◆ EXERCISE OBJECTIVE:
Copy exactly, and only, the lines from the line containing "Почему выбирают нас" through the last line of the records below, both included, and leave out any pictures.

◆ GIVEN RECORDS:
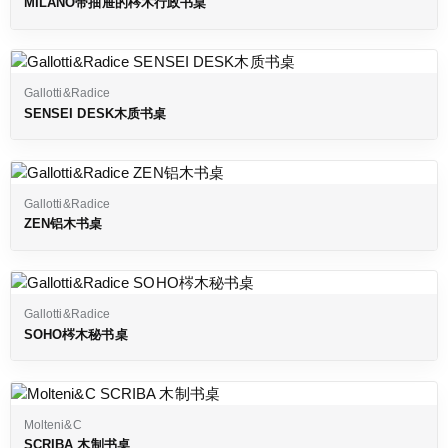
MILANO带抽屉的梣木行政书桌
Gallotti&Radice
SENSEI DESK木质书桌
Gallotti&Radice
ZEN铝木书桌
Gallotti&Radice
SOHO梣木秘书桌
Molteni&C
SCRIBA 木制书桌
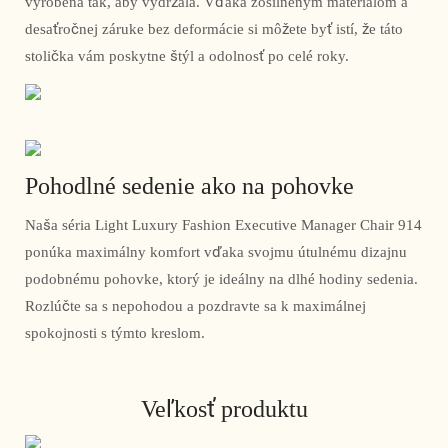
vyrobená tak, aby vydržala. Vďaka zosilneným materiálom a
desaťročnej záruke bez deformácie si môžete byť istí, že táto
stolička vám poskytne štýl a odolnosť po celé roky.
Pohodlné sedenie ako na pohovke
Naša séria Light Luxury Fashion Executive Manager Chair 914
ponúka maximálny komfort vďaka svojmu útulnému dizajnu
podobnému pohovke, ktorý je ideálny na dlhé hodiny sedenia.
Rozlúčte sa s nepohodou a pozdravte sa k maximálnej
spokojnosti s týmto kreslom.
Veľkosť produktu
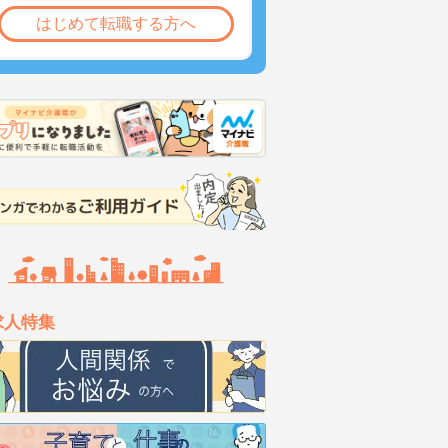
はじめて転職する方へ
求人特集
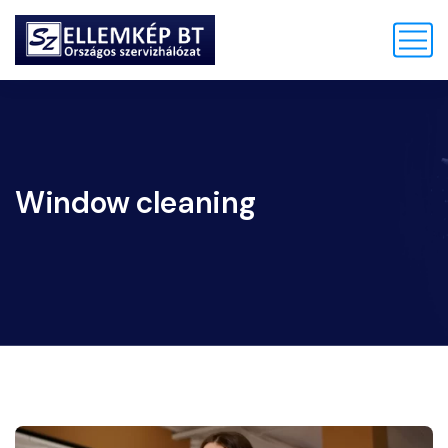
Window cleaning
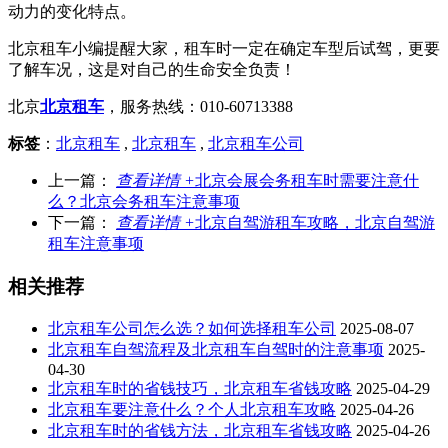
动力的变化特点。
北京租车小编提醒大家，租车时一定在确定车型后试驾，更要
了解车况，这是对自己的生命安全负责！
北京
北京租车
，服务热线：010-60713388
标签
：
北京租车
,
北京租车
,
北京租车公司
上一篇：
查看详情 +
北京会展会务租车时需要注意什
么？北京会务租车注意事项
下一篇：
查看详情 +
北京自驾游租车攻略，北京自驾游
租车注意事项
相关推荐
北京租车公司怎么选？如何选择租车公司
2025-08-07
北京租车自驾流程及北京租车自驾时的注意事项
2025-
04-30
北京租车时的省钱技巧，北京租车省钱攻略
2025-04-29
北京租车要注意什么？个人北京租车攻略
2025-04-26
北京租车时的省钱方法，北京租车省钱攻略
2025-04-26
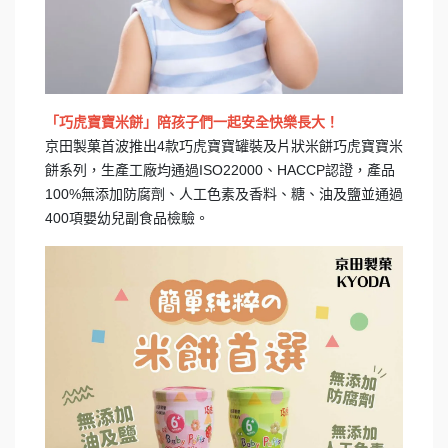
「巧虎寶寶米餅」陪孩子們一起安全快樂長大！
京田製菓首波推出4款巧虎寶寶罐裝及片狀米餅巧虎寶寶米
餅系列，生產工廠均通過ISO22000、HACCP認證，產品
100%無添加防腐劑、人工色素及香料、糖、油及鹽並通過
400項嬰幼兒副食品檢驗。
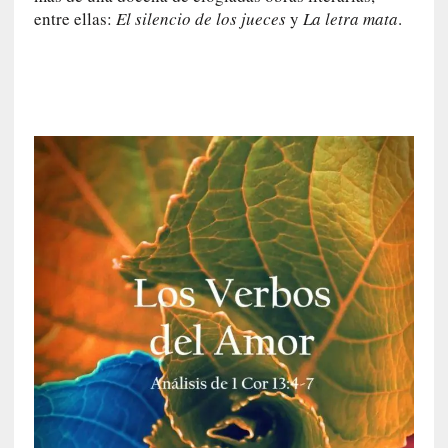
:
entre ellas:
El silencio de los jueces
y
La letra mata
.
L
a
h
i
s
t
o
r
i
a
f
i
l
t
r
a
d
a
p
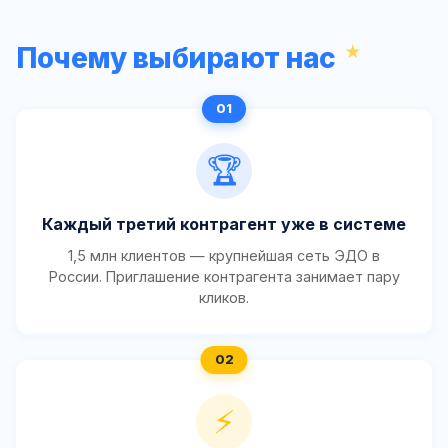
Почему выбирают нас
🏆
Каждый третий контрагент уже в системе
1,5 млн клиентов — крупнейшая сеть ЭДО в
России. Приглашение контрагента занимает пару
кликов.
⚡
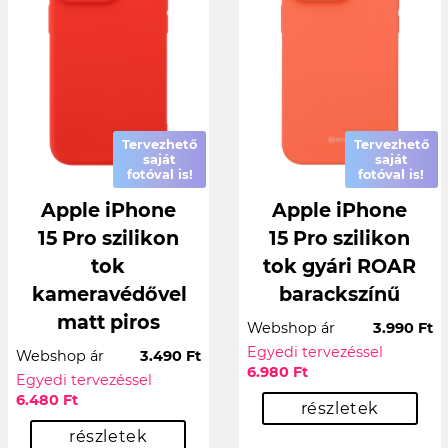
Tervezhető
Tervezhető
saját
saját
fotóval is!
fotóval is!
Apple iPhone
Apple iPhone
15 Pro szilikon
15 Pro szilikon
tok
tok gyári ROAR
kameravédővel
barackszínű
matt piros
Webshop ár
3.990 Ft
Egyedi tervezéssel
Webshop ár
3.490 Ft
6.980 Ft
Egyedi tervezéssel
6.480 Ft
részletek
részletek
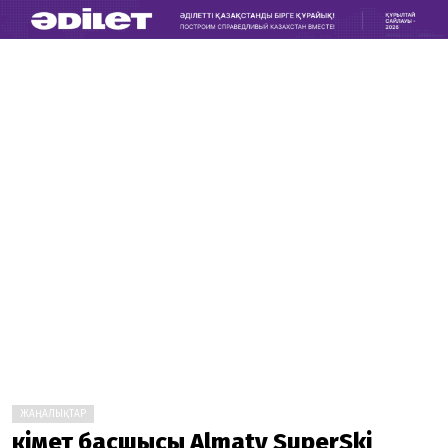
ЖАҢАЛЫҚТАР
Үкімет басшысы Almaty SuperSki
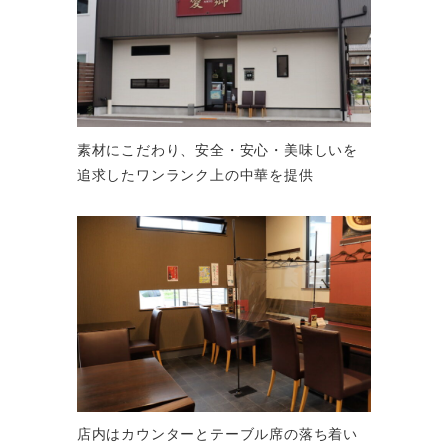
素材にこだわり、安全・安心・美味しいを
追求したワンランク上の中華を提供
店内はカウンターとテーブル席の落ち着い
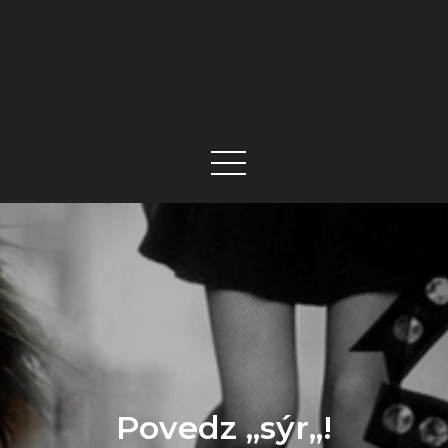
Povedz ,,sýr,,!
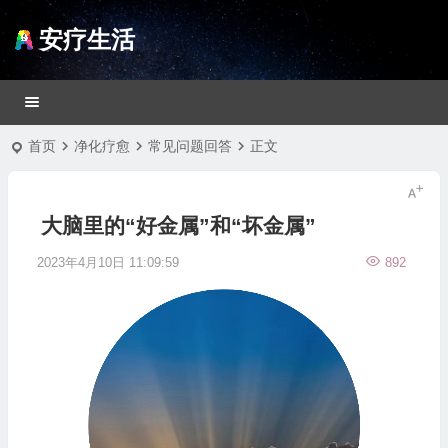
安疗生活
首页
净化疗愈
常见问题回答
正文
大脑里的“好金属”和“坏金属”
2023年4月10日 11:09:59
892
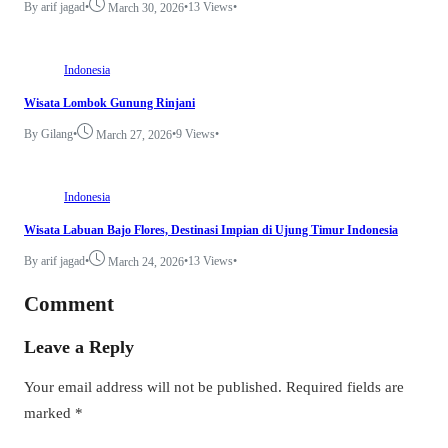
By arif jagad
•
•
13 Views
•
March 30, 2026
Indonesia
Wisata Lombok Gunung Rinjani
By Gilang
•
•
9 Views
•
March 27, 2026
Indonesia
Wisata Labuan Bajo Flores, Destinasi Impian di Ujung Timur Indonesia
By arif jagad
•
•
13 Views
•
March 24, 2026
Comment
Leave a Reply
Your email address will not be published.
Required fields are
marked
*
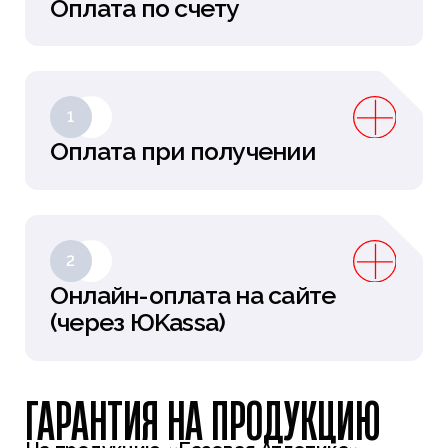
Оплата по счету
1
Оплата при получении
2
Онлайн-оплата на сайте
(через ЮKassa)
ГАРАНТИЯ НА ПРОДУКЦИЮ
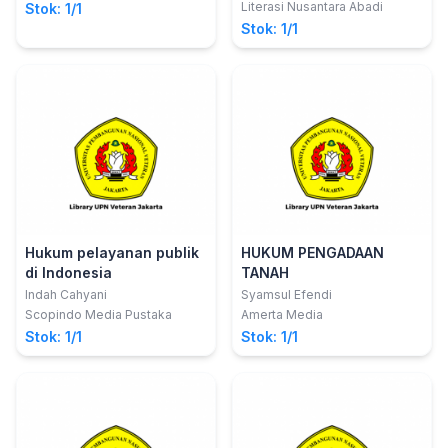
S.H., M.Kn.
Pemerintah dan
Literasi Nusantara Abadi
Stok: 1/1
Pengabaian Hak
Stok: 1/1
Eksklusif untuk
Kepentingan Umu
Hukum pelayanan publik
HUKUM PENGADAAN
di Indonesia
TANAH
Indah Cahyani
Syamsul Efendi
Scopindo Media Pustaka
Amerta Media
Stok: 1/1
Stok: 1/1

◆ RESULT OF THE EXERCISE:
Почему выбирают нас
🏆
Каждый третий контрагент уже в системе
1,5 млн клиентов — крупнейшая сеть ЭДО в
России. Приглашение контрагента занимает пару
кликов.
⚡
Tervezhető
Tervezhető
saját
saját
fotóval is!
fotóval is!
Apple iPhone
Apple iPhone
15 Pro szilikon
15 Pro szilikon
tok
tok gyári ROAR
kameravédővel
barackszínű
matt piros
Webshop ár
3.990 Ft
Egyedi tervezéssel
Webshop ár
3.490 Ft
6.980 Ft
Egyedi tervezéssel
6.480 Ft
részletek
részletek
ЖАҢАЛЫҚТАР
Үкімет басшысы Almaty SuperSki
素材にこだわり、安全・安心・美味しいを
追求したワンランク上の中華を提供
店内はカウンターとテーブル席の落ち着い
Povedz ,,sýr,,!
安疗生活
首页
净化疗愈
常见问题回答
正文
大脑里的“好金属”和“坏金属”
2023年4月10日 11:09:59
892
By arif jagad
•
•
13 Views
•
March 30, 2026
Indonesia
Wisata Lombok Gunung Rinjani
By Gilang
•
•
9 Views
•
March 27, 2026
Indonesia
Wisata Labuan Bajo Flores, Destinasi Impian di Ujung Timur Indonesia
By arif jagad
•
•
13 Views
•
March 24, 2026
Comment
Leave a Reply
Your email address will not be published.
Required fields are
marked
*
Оплата по счету
1
Оплата при получении
2
Онлайн-оплата на сайте
(через ЮKassa)
ГАРАНТИЯ НА ПРОДУКЦИЮ
S.H., M.Kn.
Pemerintah dan
Literasi Nusantara Abadi
Stok: 1/1
Pengabaian Hak
Stok: 1/1
Eksklusif untuk
Kepentingan Umu
Hukum pelayanan publik
HUKUM PENGADAAN
di Indonesia
TANAH
Indah Cahyani
Syamsul Efendi
Scopindo Media Pustaka
Amerta Media
Stok: 1/1
Stok: 1/1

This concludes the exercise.